__Prompt__: Where the data below begins, start duplicating lines exactly, and finish with the line containing "herramientas y"; add nothing else. Leave the pictures out.

━━━

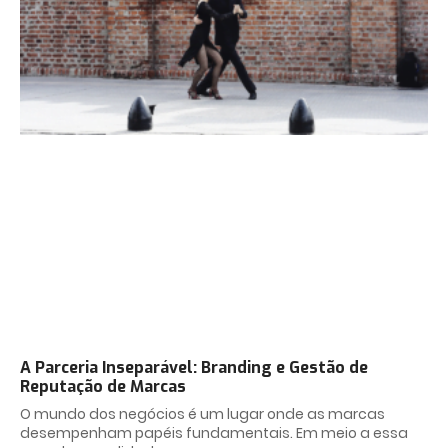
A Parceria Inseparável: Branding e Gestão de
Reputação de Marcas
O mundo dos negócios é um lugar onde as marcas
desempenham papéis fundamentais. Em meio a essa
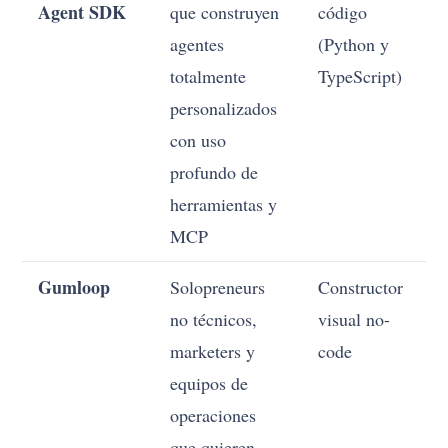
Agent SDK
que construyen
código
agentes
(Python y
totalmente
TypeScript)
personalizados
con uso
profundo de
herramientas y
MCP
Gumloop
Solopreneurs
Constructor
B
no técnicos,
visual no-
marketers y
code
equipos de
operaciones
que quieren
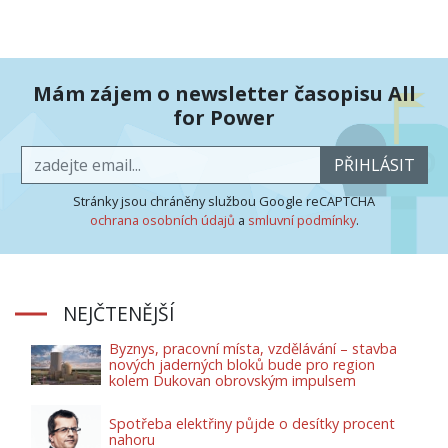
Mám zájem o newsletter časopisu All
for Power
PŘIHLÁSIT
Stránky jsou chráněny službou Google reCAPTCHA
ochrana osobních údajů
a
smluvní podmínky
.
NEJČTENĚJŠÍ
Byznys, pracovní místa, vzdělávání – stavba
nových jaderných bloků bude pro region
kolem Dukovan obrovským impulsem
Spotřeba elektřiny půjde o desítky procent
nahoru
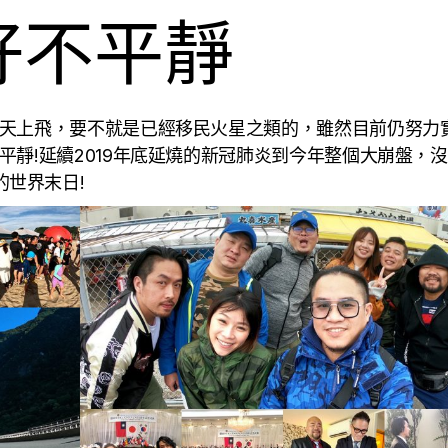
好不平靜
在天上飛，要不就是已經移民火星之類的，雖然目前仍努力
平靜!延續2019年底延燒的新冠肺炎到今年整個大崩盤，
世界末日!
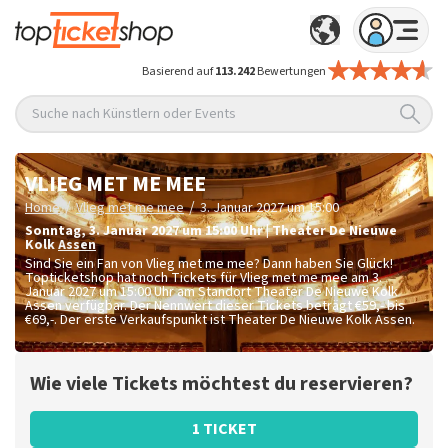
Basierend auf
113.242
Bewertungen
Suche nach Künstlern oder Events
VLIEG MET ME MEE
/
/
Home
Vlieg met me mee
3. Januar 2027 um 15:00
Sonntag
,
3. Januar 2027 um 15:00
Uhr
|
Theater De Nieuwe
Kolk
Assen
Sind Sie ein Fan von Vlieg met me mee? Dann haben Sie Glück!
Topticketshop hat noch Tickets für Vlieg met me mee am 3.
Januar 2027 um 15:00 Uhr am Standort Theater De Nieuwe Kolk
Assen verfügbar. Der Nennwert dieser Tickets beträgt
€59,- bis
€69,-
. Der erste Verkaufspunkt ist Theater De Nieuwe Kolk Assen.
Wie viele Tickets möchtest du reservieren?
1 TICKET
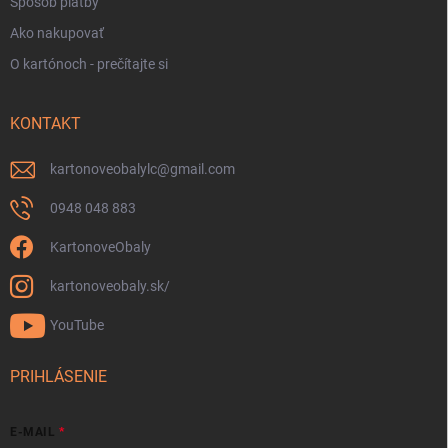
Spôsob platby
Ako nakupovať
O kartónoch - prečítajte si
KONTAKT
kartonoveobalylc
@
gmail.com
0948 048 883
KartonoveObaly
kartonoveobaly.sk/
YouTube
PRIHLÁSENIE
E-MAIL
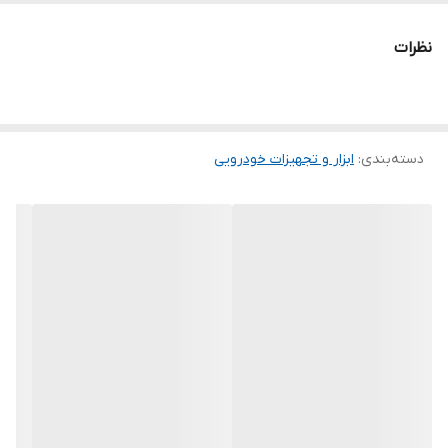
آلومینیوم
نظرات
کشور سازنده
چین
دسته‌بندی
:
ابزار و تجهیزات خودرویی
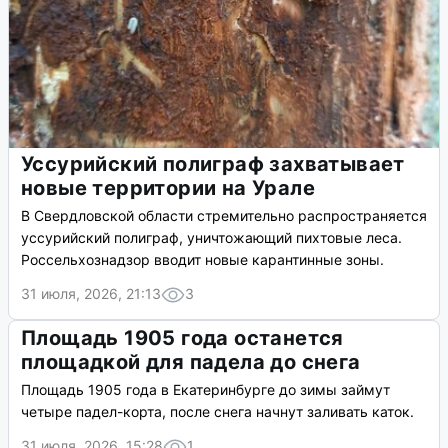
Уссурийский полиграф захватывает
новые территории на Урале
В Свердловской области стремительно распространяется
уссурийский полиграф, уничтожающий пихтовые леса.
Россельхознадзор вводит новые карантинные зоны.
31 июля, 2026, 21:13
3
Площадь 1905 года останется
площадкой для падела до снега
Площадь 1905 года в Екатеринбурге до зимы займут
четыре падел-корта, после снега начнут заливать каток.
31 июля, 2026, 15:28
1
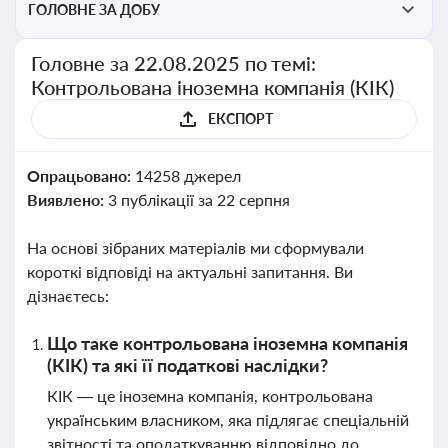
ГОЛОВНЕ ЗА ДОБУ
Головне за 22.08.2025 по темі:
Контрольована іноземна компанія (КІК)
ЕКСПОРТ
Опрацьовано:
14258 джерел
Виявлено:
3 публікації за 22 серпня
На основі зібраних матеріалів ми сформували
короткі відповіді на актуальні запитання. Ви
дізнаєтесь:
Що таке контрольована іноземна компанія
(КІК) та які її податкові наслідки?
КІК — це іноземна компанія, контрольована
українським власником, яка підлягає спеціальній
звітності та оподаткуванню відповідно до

━━━

__Solution__:
A Parceria Inseparável: Branding e Gestão de
Reputação de Marcas
O mundo dos negócios é um lugar onde as marcas
desempenham papéis fundamentais. Em meio a essa
Agent SDK
que construyen
código
agentes
(Python y
totalmente
TypeScript)
personalizados
con uso
profundo de
herramientas y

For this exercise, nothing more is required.